La représentante Katie Porter, D-Calif., a versé des bonbons colorés d’un pot à l’autre pour fournir une représentation visuelle du petit pourcentage d’argent dépensé par les compagnies pétrolières pour les énergies renouvelables par rapport à l’extraction et au raffinage du pétrole.

La représentante Alexandria Ocasio-Cortez, DN.Y., a plaisanté sur l’âge des cadres. “Certains d’entre nous doivent vivre l’avenir que vous mettez tous en feu pour nous.” La représentante Cori Bush, D-Mo., a insisté auprès des dirigeants sur la « suprématie blanche » et la diversité, en demandant à David Lawler de BP : « L’écrasante majorité des PDG des combustibles fossiles sont-ils noirs ou blancs ?

Mais ces moments, qui pourraient se prêter à un partage viral sur les réseaux sociaux, n’ont pas atterri de la même manière que les moments les plus marquants de l’audience sur le tabac de 1994.

Au cours de cette audience, le représentant John Bryant, D-Texas, un membre conservateur, a exprimé qu’à bien des égards, il sympathisait avec l’industrie mais souhaitait plus d’informations qui lui tenaient à cœur. Pourquoi son grand-père, qui fumait tous les jours, est-il décédé alors que Bryant était encore en sixième ? Comment peut-il élever son fils pour qu’il fasse ses propres choix si les cigarettes qu’il fume contiennent des produits chimiques qui renforcent la qualité addictive, le privant de son libre choix ?
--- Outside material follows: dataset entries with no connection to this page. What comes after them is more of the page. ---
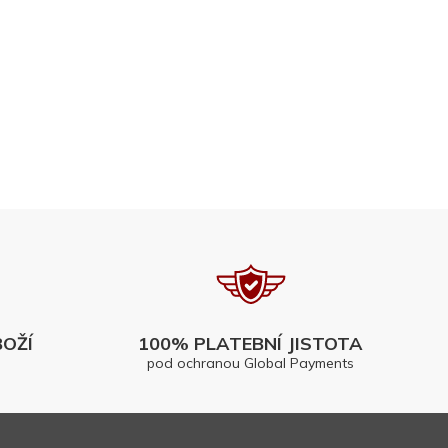
OŽÍ
100% PLATEBNÍ JISTOTA
pod ochranou Global Payments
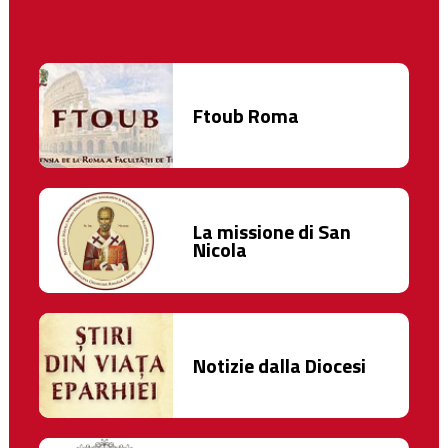
Ftoub Roma
La missione di San
Nicola
Notizie dalla Diocesi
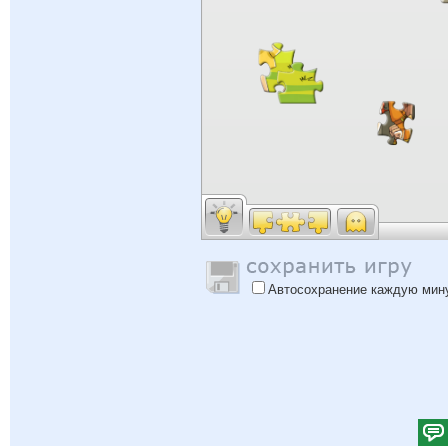
Автосохранение каждую мин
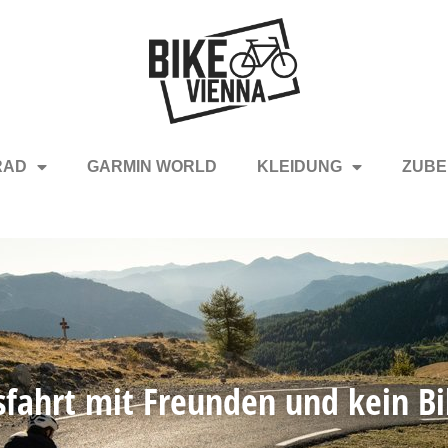
RAD
GARMIN WORLD
KLEIDUNG
ZUBE
sfahrt mit Freunden und kein Bi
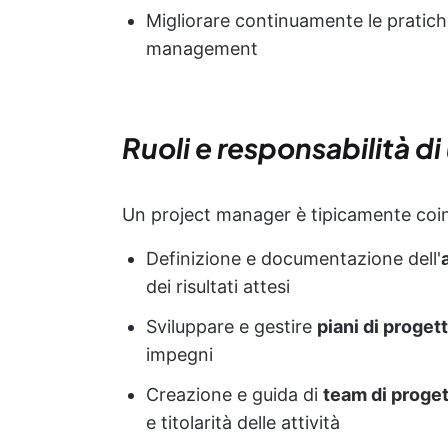
Migliorare continuamente le pratiche
management
Ruoli e responsabilità d
Un project manager è tipicamente coin
Definizione e documentazione dell'
dei risultati attesi
Sviluppare e gestire
piani di proget
impegni
Creazione e guida di
team di proge
e titolarità delle attività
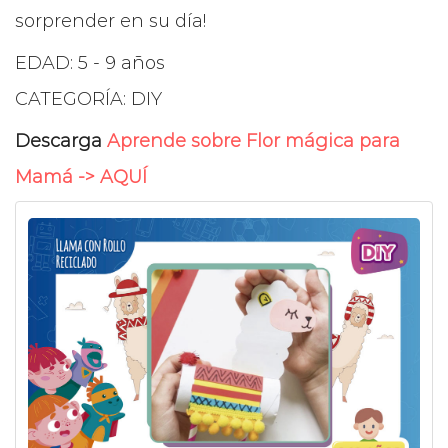
sorprender en su día!
EDAD: 5 - 9 años
CATEGORÍA: DIY
Descarga
Aprende sobre Flor mágica para
Mamá -> AQUÍ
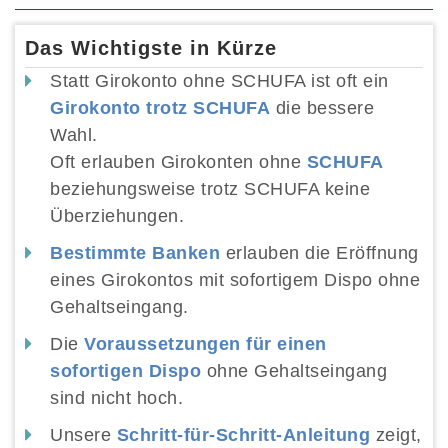
Das Wichtigste in Kürze
Statt Girokonto ohne SCHUFA ist oft ein
Girokonto trotz SCHUFA
die bessere
Wahl.
Oft erlauben Girokonten ohne
SCHUFA
beziehungsweise trotz SCHUFA keine
Überziehungen.
Bestimmte Banken
erlauben die Eröffnung
eines Girokontos mit sofortigem Dispo ohne
Gehaltseingang.
Die
Voraussetzungen für einen
sofortigen Dispo
ohne Gehaltseingang
sind nicht hoch.
Unsere
Schritt-für-Schritt-Anleitung
zeigt,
C’est dans des moments comme ceux-ci que les dirigeants du tabac sont apparus soudainement distants, incapables de répondre. Ils ont grondé que le café est tout aussi addictif, que les Twinkies sont tout aussi malsains et que s’ils sont sous surveillance, les boissons alcoolisées devraient l’être aussi.

“Je crois que la nicotine ne crée pas de dépendance”, s’est exclamé chaque responsable du tabac, à maintes reprises, puis s’est disputé la définition technique de “addictif”.
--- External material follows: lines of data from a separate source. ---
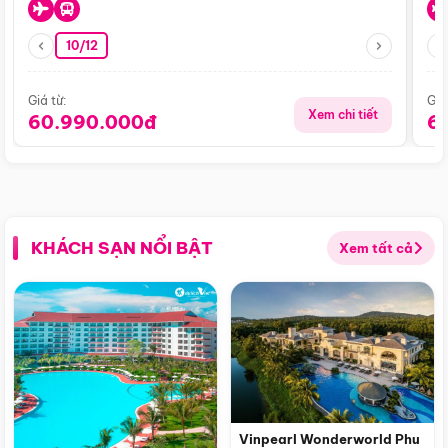
10/12
Giá từ:
Giá
Xem chi tiết
60.990.000đ
6
KHÁCH SẠN NỔI BẬT
Xem tất cả
Vinpearl Wonderworld Phu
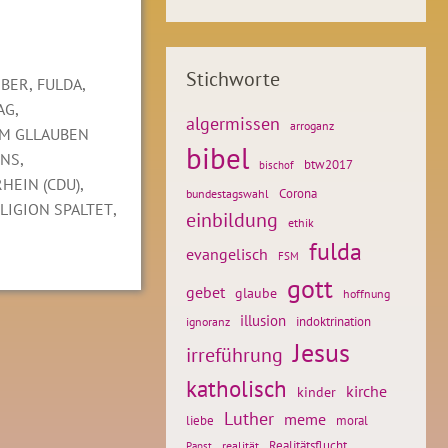
Stichworte
,
,
RBER
FULDA
,
AG
algermissen
arroganz
IM GLLAUBEN
bibel
,
INS
btw2017
bischof
,
HEIN (CDU)
Corona
bundestagswahl
,
LIGION SPALTET
einbildung
ethik
fulda
evangelisch
FSM
gott
gebet
glaube
hoffnung
illusion
ignoranz
indoktrination
Jesus
irreführung
katholisch
kirche
kinder
Luther
meme
liebe
moral
Realitätsflucht
realität
Papst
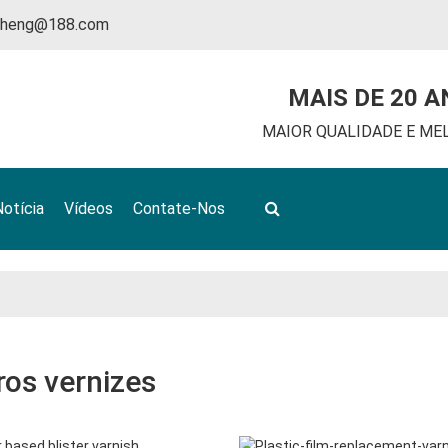
nheng@188.com
MAIS DE 20 A
MAIOR QUALIDADE E ME
Notícia
Vídeos
Contate-Nos
ros vernizes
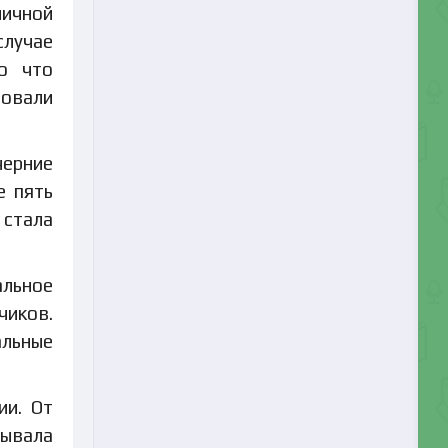
ичной
случае
ко что
вовали
черние
е пять
 стала
альное
чиков.
альные
ии. От
вывала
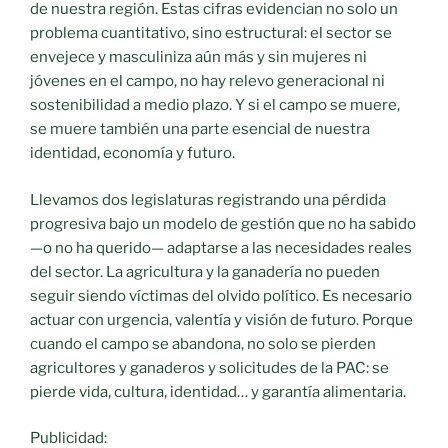
de nuestra región. Estas cifras evidencian no solo un
problema cuantitativo, sino estructural: el sector se
envejece y masculiniza aún más y sin mujeres ni
jóvenes en el campo, no hay relevo generacional ni
sostenibilidad a medio plazo. Y si el campo se muere,
se muere también una parte esencial de nuestra
identidad, economía y futuro.
Llevamos dos legislaturas registrando una pérdida
progresiva bajo un modelo de gestión que no ha sabido
—o no ha querido— adaptarse a las necesidades reales
del sector. La agricultura y la ganadería no pueden
seguir siendo víctimas del olvido político. Es necesario
actuar con urgencia, valentía y visión de futuro. Porque
cuando el campo se abandona, no solo se pierden
agricultores y ganaderos y solicitudes de la PAC: se
pierde vida, cultura, identidad… y garantía alimentaria.
Publicidad:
Il y a longtemps, pendant le New Deal, des officiers armés de la Chambre des représentants ont traîné des dirigeants de banques et de services publics sous mandat pour qu’ils témoignent avant les audiences d’investigation. Les audiences sur le tabac de 1994 ont au moins fait face à l’éclat de la tribune de la presse, au faisceau blanc brillant des lumières du comité et au regard de législateurs en colère.
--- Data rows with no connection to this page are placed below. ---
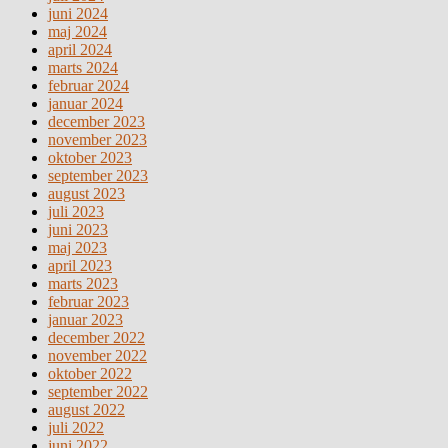
juni 2024
maj 2024
april 2024
marts 2024
februar 2024
januar 2024
december 2023
november 2023
oktober 2023
september 2023
august 2023
juli 2023
juni 2023
maj 2023
april 2023
marts 2023
februar 2023
januar 2023
december 2022
november 2022
oktober 2022
september 2022
august 2022
juli 2022
juni 2022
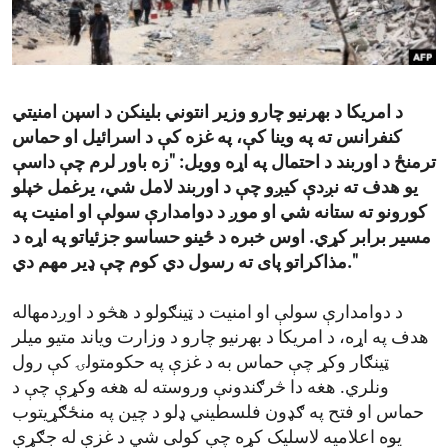
ENVIRONMENT AND HEALTH
IDEALS AND INSTITUTIONS
د امریکا د بهرنیو چارو وزیر انتوني بلینکن د اسپن امنیتي
کنفرانس ته په وینا کې، په غزه کې د اسرائیل او حماس
ترمنځ د اوربند د احتمال په اړه وویل: "زه باور لرم چې داسې
یو هدف ته نږدې کیږو چې د اوربند لامل شي، یرغمل خپلو
کورونو ته ستانه شي او موږ د دوامدارې سولې او امنیت په
مسیر برابر کړي. اوس خبره د ځینو حساسو جزئیاتو په اړه د
مذاکراتو پای ته رسول دي کوم چې ډیر مهم دي."
د دوامدارې سولې او امنیت د ټینګولو د هڅو د اوږدمهاله
هدف په اړه، د امریکا د بهرنیو چارو د وزارت ویاند متیو میلر
ټینګار وکړ چې حماس به د غزې په حکومتولۍ کې رول
ونلري. هغه دا څرګندونې وروسته له هغه وکړې چې د
حماس او فتح په ګډون فلسطیني ډلو د چین په منځګړیتوب
یوه اعلامیه لاسلیک کړه چې کولی شي د غزې له جګړې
Mais il n’en était rien. C’était une présentation confortable de type Zoom sur l’obscurcissement que l’industrie pétrolière attendait et s’était entraînée à livrer, glissant et glissant autour de chaque question, et évitant toute controverse majeure qui pourrait faire l’actualité nationale et encourager une opinion publique négative ou une action gouvernementale forte.